**TASK PROMPT**
Your task is to give the records again exactly. Leave each picture out.

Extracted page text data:
##########
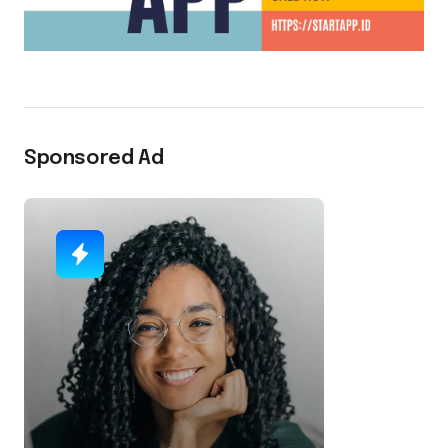
Sponsored Ad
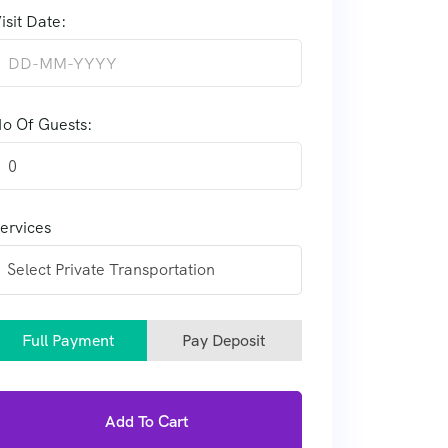
isit Date:
o Of Guests:
0
ervices
Full Payment
Pay Deposit
Add To Cart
##########
**EXERCISE RESPONSE**
Sponsored Ad
isit Date:
o Of Guests:
0
ervices
Full Payment
Pay Deposit
Add To Cart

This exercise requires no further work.